Они посмотрели друг на друга – и вдруг рассмеялись, как в детстве.
– Слушай, – Вера вытерла глаза, – а может... может, нам не продавать дом?
– А что ты предлагаешь? – Нина закрыла дневник, бережно положила его на колени.
– Можно сдавать его. Хорошим людям, чтобы следили... А деньги... – Вера помедлила. – Знаешь, Алёнка, моя дочка, она ведь на врача учится. Мама так радовалась, когда узнала. Может, будем откладывать на её учёбу? Мама бы этого хотела.
Нина внимательно посмотрела на сестру:
– А ты сама как? С магазином всё нормально?
– Справляюсь, – Вера пожала плечами. – Кредит почти закрыла. Знаешь, когда я к маме приезжала в последний раз, она сказала такую вещь... Сказала: "Доченька, деньги – это важно, но не главное. Главное – чтобы было куда вернуться."
– И чтобы было к кому, – тихо добавила Нина.
За окном совсем стемнело. Старая люстра отбрасывала тёплый свет на стены, на знакомые с детства обои, на лица сестёр.
– Слушай, – вдруг оживилась Вера, – а давай здесь Новый год встретим? Все вместе – ты, я, Алёнка. Как раньше...
– Ёлку поставим в угол, как мама любила...
– И твой фирменный пирог...
– Мамин пирог, – поправила Нина. – Я же по её рецепту пеку.

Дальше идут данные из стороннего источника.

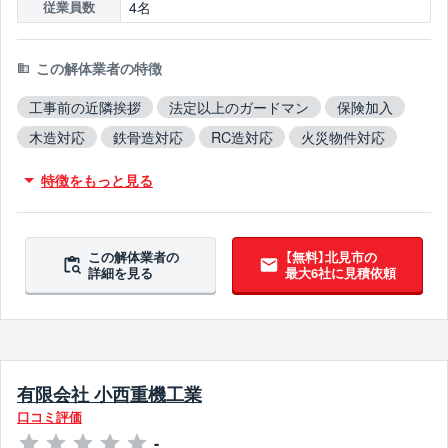
4名
従業員数
この解体業者の特徴
工事前の近隣挨拶
法定以上のガードマン
保険加入
木造対応
鉄骨造対応
RC造対応
火災物件対応
不用品撤去対応
アスベスト含有建材撤去対応
特徴をもっと見る
吹付アスベスト撤去対応
ブロック塀撤去対応
この解体業者の
【無料】北見市の
詳細を見る
最大6社に見積依頼
有限会社 小西重機工業
口コミ評価
-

Вера встала, подошла к окну:
– Яблоня совсем одичала. Надо бы обрезать весной...
– Значит, весной приедешь? – в голосе Нины мелькнула надежда.
– Приеду. Теперь буду приезжать чаще. Обещаю.

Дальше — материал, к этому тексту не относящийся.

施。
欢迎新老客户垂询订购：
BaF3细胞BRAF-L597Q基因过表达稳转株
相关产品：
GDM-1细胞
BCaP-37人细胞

Из открытых окон старого дома на Вишнёвой улице доносился смех и звон чайных чашек. На столе дымился пирог, в саду цвела яблоня, а на комоде стояла мамина шкатулка – теперь уже не с письмами, а с квитанциями об оплате за учёбу Алёнки и списком дел по ремонту дома.
На стене в рамке висела выцветшая фотография: две девочки в платьях в горошек у качелей. А рядом – новая: две женщины, так похожие и так непохожие на тех девочек, сидят в старых креслах и улыбаются в камеру.
Дом снова жил. Теперь в нём хранились не только старые воспоминания, но и создавались новые.